One of the things I got to do during the long holiday weekend was visit The Metropolitan Museum of Art, or the Met, as we locals call it. This was quite a momentous occasion for me because despite the fact that I live just five blocks east of this prestigious institution of fine art and pass it almost everyday on my way to Central Park, it was the first time I’d actually set foot within the building in more than two years. And to think I wholeheartedly thought I’d spend all my free weekends at the museum discovering all the works of my favorite Impressionists when I first moved into the neighborhood six years ago…yeah right!
Actually, to be truthful, the only reason I went over there this past weekend was because a friend of mine (an out-of-town tourist no less) informed me that the museum was holding a special exhibit called Superheroes: Fashion and Fantasy over the summer, and I really wanted to check it out. Go figure that in spite of all the magnificent and internationally renowned artwork decorating the galleries, it is a display of costumes from fictional comic book characters that finally gets me to pay The Met a visit. Yes, the whole situation would have been comical had it not been so sad!
No, I’m not going to give a review of the exhibit, because honestly, I don’t think I fully appreciated what I saw. But one interesting thought I had while I was perusing the product of the costume designer’s passion for his work, was whether or not the work of my own passion, namely running, could ever be regarded as a piece of art. It is obvious that writing or blogging about running would count as a form of art, but what about the act of running itself? Could I be considered an artist just because I run?
It is an intriguing question, really, one that I had never thought about previously. But after mulling it over during my 20 mile long run yesterday and my 8 mile recovery run today, I think I can come up with five reasons why as a runner, I’m every bit as artistic as the guy who designed Batman’s costume or the guy who painted the Mona Lisa; okay, maybe just not as famous...yet! So hear me out.
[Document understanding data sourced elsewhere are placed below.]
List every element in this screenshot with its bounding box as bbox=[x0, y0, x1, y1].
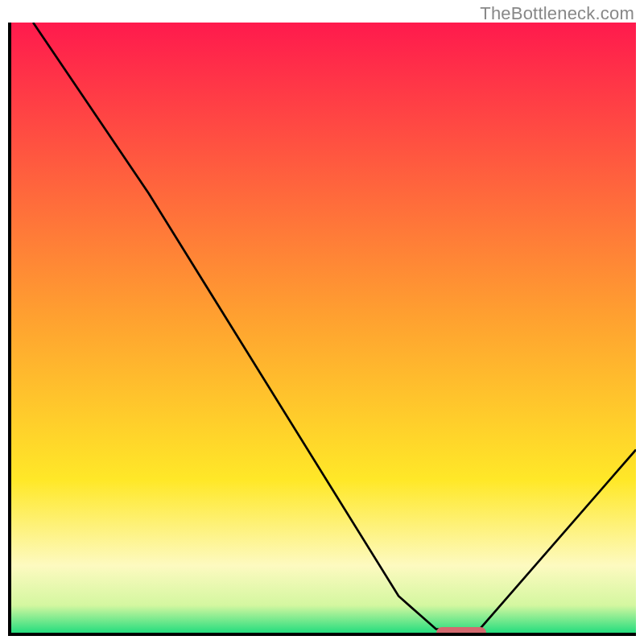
chart-root: TheBottleneck.com bbox=[0, 0, 644, 644]
watermark-text: TheBottleneck.com bbox=[480, 3, 634, 24]
bottleneck-curve bbox=[11, 23, 636, 633]
plot-area bbox=[8, 23, 636, 636]
optimal-range-marker bbox=[436, 627, 486, 633]
plot-inner bbox=[11, 23, 636, 633]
Five Reasons Why Running Is Art
1. Running, like art, is a creative process. In so much as making art is the construction of an intangible idea or emotion into something material or tangible, so too is running concerned about the transformation of a passion or a sentiment into an act that is perceptible and practical.
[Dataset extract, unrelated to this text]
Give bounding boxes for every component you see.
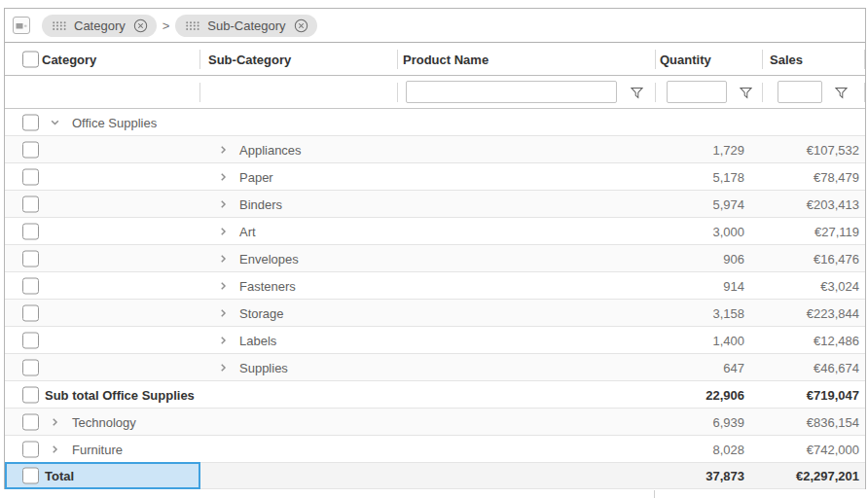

2. Running, like art, is a form of self-expression. Art, in some ways, can be perceived as an attempt by the artist to convey a certain message or emotion to the audience at large. When we run, especially in a race setting, we are likewise moving our bodies to deliver a sense of well-being and health to anyone witnessing the event.
3. Running, like art, is inspirational. Because we can both be inspired to run and at the same time, allow our running to inspire others, the act of putting one foot in front of the other in a certain manner and at a certain speed achieves the same end purpose as any other form of art.
4. Running, like art, is interpretative. Since no two runs are ever the same and similarly no two runners are ever the same, each run, no matter the speed, the distance, or the course, is always subject to individual interpretation. What I perceive to be an easy pace fun run around the park may serve as a hard tempo long distance death march for another…or so I’ve been told.
5. Running, like art, begets itself. Because great artwork inspires other great pieces of art, so too does great running feats lead to other great running feats. I believe this natural propagation of art and running is what ultimately keeps both of these disciplines alive and well.
So the next time you happen to find yourself at a wine-and-cheese reception, schmoozing amidst a food critic, a wine connoisseur, a playwright, and an architect, do not be afraid to jump into the conversation and explain why your hardcore marathon training makes you every bit just as artsy-fartsy as any of them. At the very least, you can impress upon them why you’ll be more likely to stick around to enjoy the fruits of your labor! ‘Nuff said.
As always, feel free to agree or disagree with my assessment.